The guilty party is a '75 FJ40 with its original 4 wheel drums. I recently replaced all 8 wheel cylinders, shoes and soft brake lines in an effort to get the drums working as well as they were intended. Per the FSM, I have them put together correctly with the left hand thread cylinders on the passenger side and oriented as illustrated below. I've bled all 4 wheels solo, with one of the kids pumping the brakes, and with my motive bleeder (that universal adapter is the worst).

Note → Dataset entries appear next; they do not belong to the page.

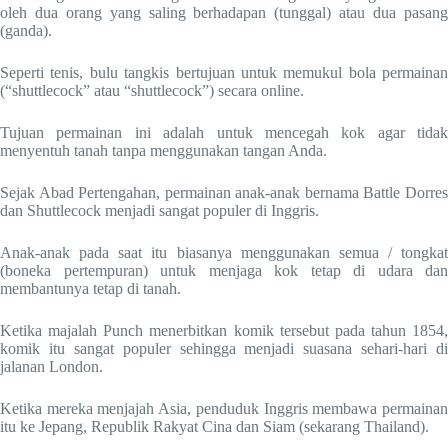
oleh dua orang yang saling berhadapan (tunggal) atau dua pasang
(ganda).
Seperti tenis, bulu tangkis bertujuan untuk memukul bola permainan
(“shuttlecock” atau “shuttlecock”) secara online.
Tujuan permainan ini adalah untuk mencegah kok agar tidak
menyentuh tanah tanpa menggunakan tangan Anda.
Sejak Abad Pertengahan, permainan anak-anak bernama Battle Dorres
dan Shuttlecock menjadi sangat populer di Inggris.
Anak-anak pada saat itu biasanya menggunakan semua / tongkat
(boneka pertempuran) untuk menjaga kok tetap di udara dan
membantunya tetap di tanah.
Ketika majalah Punch menerbitkan komik tersebut pada tahun 1854,
komik itu sangat populer sehingga menjadi suasana sehari-hari di
jalanan London.
Ketika mereka menjajah Asia, penduduk Inggris membawa permainan
itu ke Jepang, Republik Rakyat Cina dan Siam (sekarang Thailand).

I followed @Coolerman's bleeding method, the cylinders were adjusted to the point where the shoes were snug when I installed the drums. For final adjustment of the shoes, I tightened evenly until the wheel wouldn't turn, then backed the cylinders off about three clicks each. I can spin the wheel, but there is contact between the shoe and drum. Pedal height was on point per the FSM specs.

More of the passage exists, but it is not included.